Confession - I'm in full denial that you and your family have moved to CT. There have been so many changes and surprises this year that I can't hold all of them. The idea of not being in the arena with the Ellingsons is heartbreaking. And yet, I know that even if we don't see each other on the regular, knowing that you are in the world doing you makes all of this uncertainty feel manageable. and less lonely. 

I'm a great admirer of yours. I've learned so much about stamina, service, and mothering from observing you. You have a strength and a grounding that I aspire to. You thought me again this morning with the phrase - Is my life about things to do or people to help. I have some work to do on this front....

How honored I am to be your friend. Thank you for being a friend to me and inviting me into your home and your family. I've very much enjoyed building relationships with your girls. I loved being Charley's primary teacher. 

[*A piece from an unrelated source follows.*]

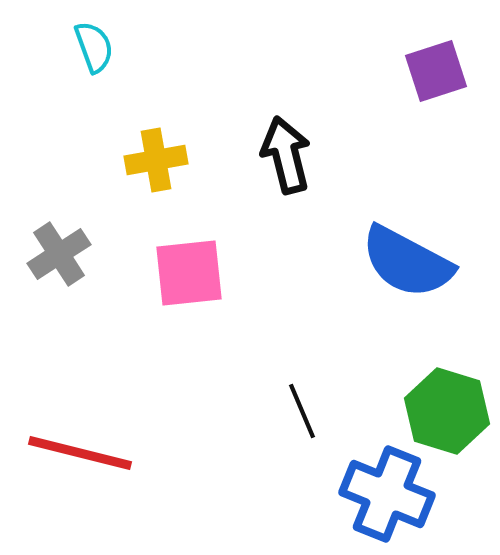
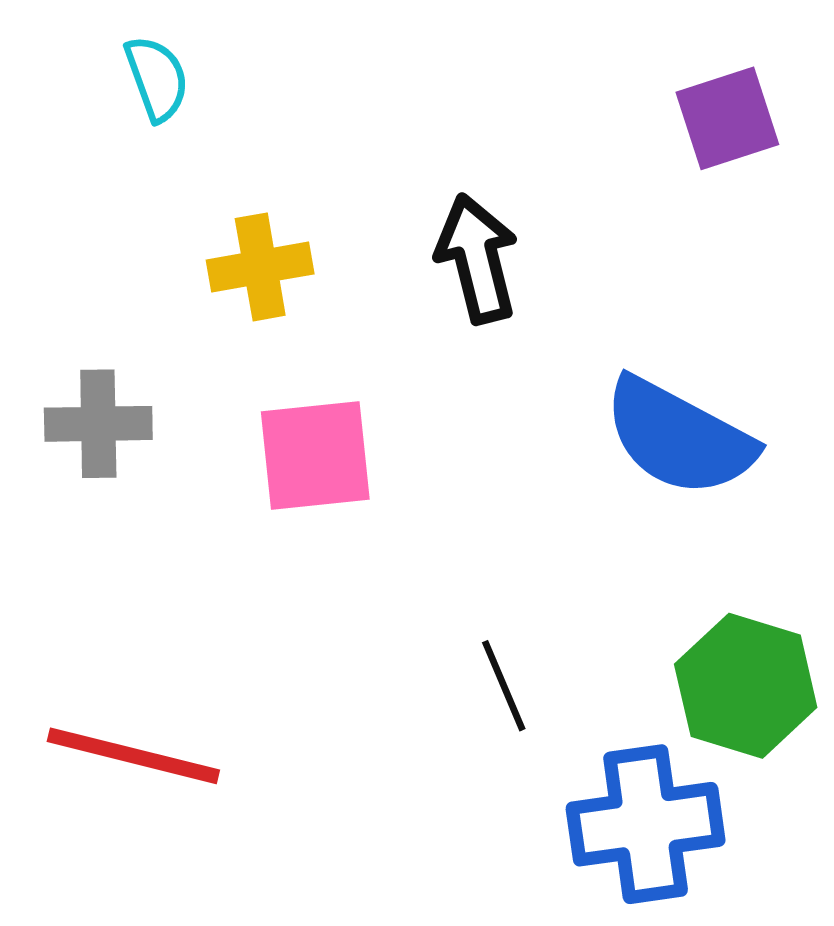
gray cross: (59, 254) -> (98, 424), turned 32
blue cross: (387, 494) -> (646, 824), turned -30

I look forward to the day when we can be together again and do all the catching up. 

I love you, Madison.

Be well. Congrats on the new home. I can't wait to see it. 

With affection, 
Liz

From my recent talk when Spencer was released as Bishop:

I’ve been reflecting on our last 7 years in this Brooklyn ward and only the best thoughts and memories flood my mind. We moved here when Charley was 3 months old and this ward became our fast family. It welcomed us with open arms and we felt at home right away. Through those years I have met some of the best, most humble people. I have had conversations while running around the park with dear friends, 


I have visited people in their homes, brought dinners, cried on shoulders and allowed others to cry on my shoulder. Brooklyn ward will always be my first ward that I grew my family into and it holds a very special place in my heart. 

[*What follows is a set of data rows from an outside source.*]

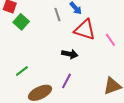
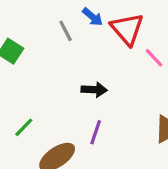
red triangle: (85, 30) -> (127, 29), moved, turned 40

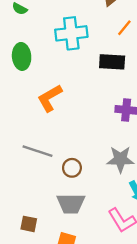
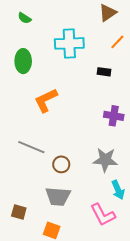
black rectangle: (112, 62) -> (104, 72), size x0.6

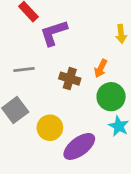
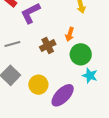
brown cross: (70, 79) -> (48, 46), turned -35

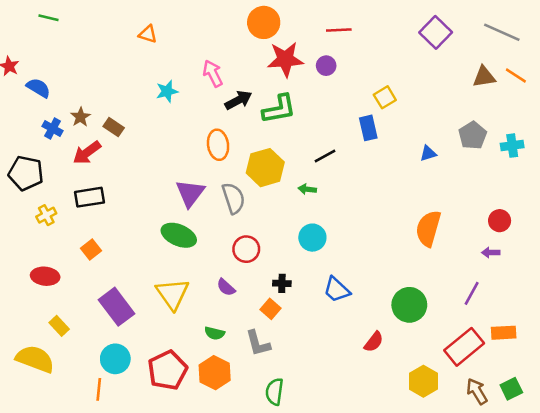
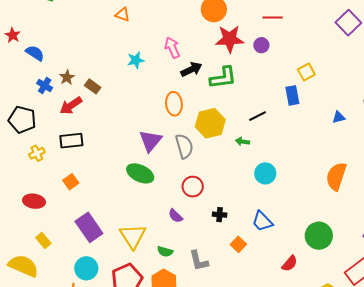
cyan circle: (312, 238) -> (265, 173), moved
yellow triangle: (172, 294) -> (133, 236), moved
orange square: (271, 309) -> (238, 244), moved

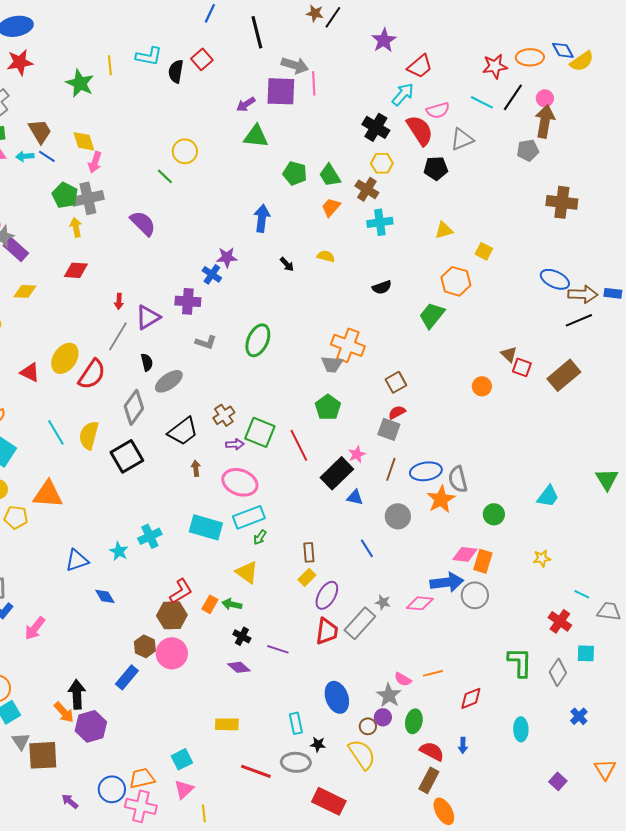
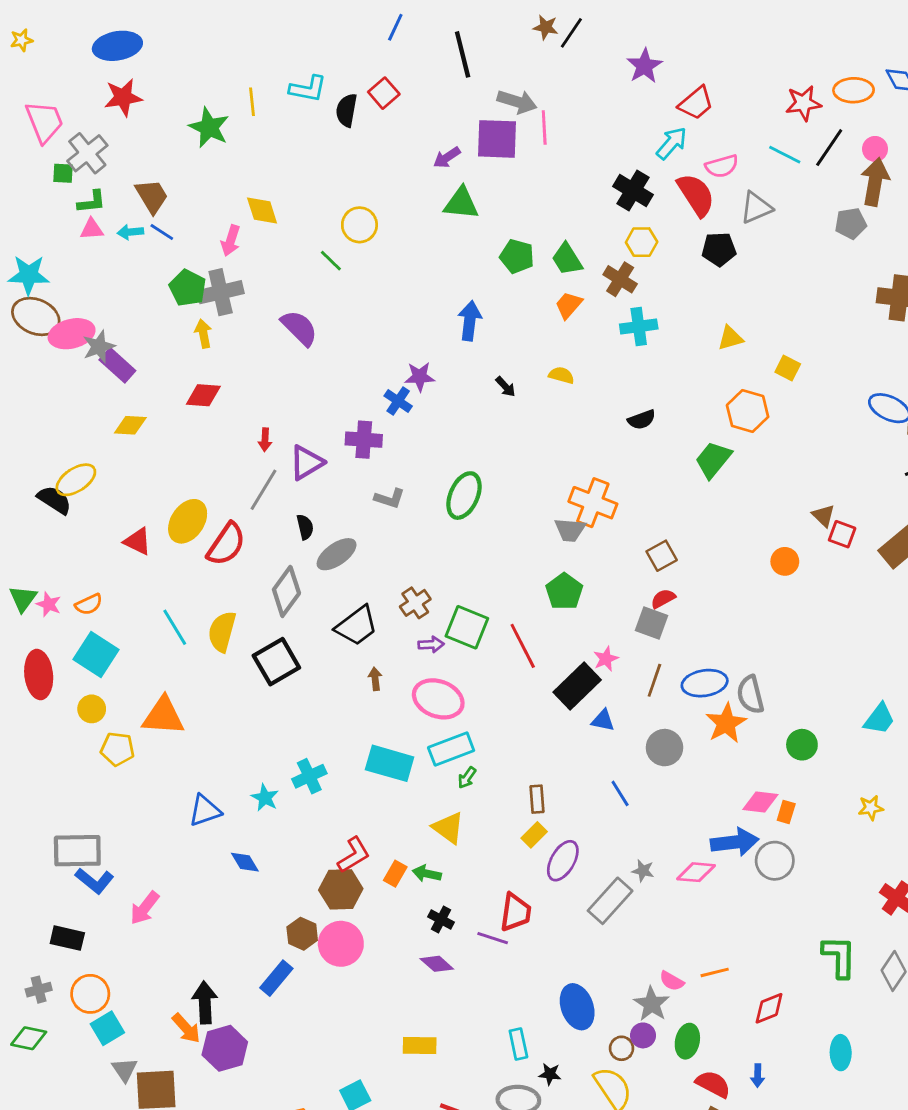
yellow diamond: (84, 141) -> (262, 211), moved
orange rectangle: (483, 561) -> (786, 812), size x0.7
red trapezoid: (327, 631) -> (516, 912), moved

When spencer was called as bishop, I had a fresh 2 week old Lenny. And in a time when I thought leadership was supposed to come from me, I was showered with love and help from all directions. Ward members, too many to count, came to my aid and helped through that transition for our family. And it didn’t stop there. I have felt like I have benefitted far more from all your love and service than I have given and for that I am forever grateful. 


As a bishop, spencer really did try his best. He gave his time, love and service to his calling and I hope you felt that. Wether it was getting the YM excited about missions, helping a couple who had struggled with the law of chastity get to the temple or biking to the store to buy a blanket for a lady who’s heat had been shut off during the cold winter months, he served fearlessly. From our experience here in the ward, the most important thing I have learned and want others to know is that


 people, our relationships and friendships is the most important thing in life. People are more important than things. We try to teach our kids this, “Is whatever you at arguing about more important than the person in front of you?” And we can learn this as adults. Is your day filled with things to do or people to help? People are more important than things. Often people with the least amount of things are the happiest and have those loving welcome arms because know this secret. And I feel like our ward knew this secret also. People are more important than things. 


And I can’t talk about our time in this ward without naming the countless blessings our family received. Heavenly Father knows each of us and knows what we need and how he can help. He is a prayer away and I know I know I know I know that he hears our prayers and blesses those that service. Because when you serve others, you serve Him. 


So I just want to thank you for being so kind and loving to our family. I want to thank you on behalf of Lenny for the countless snacks every Sunday from a variety of people. Brooklyn holds a special place in my heart and I will think of you all often with fondness.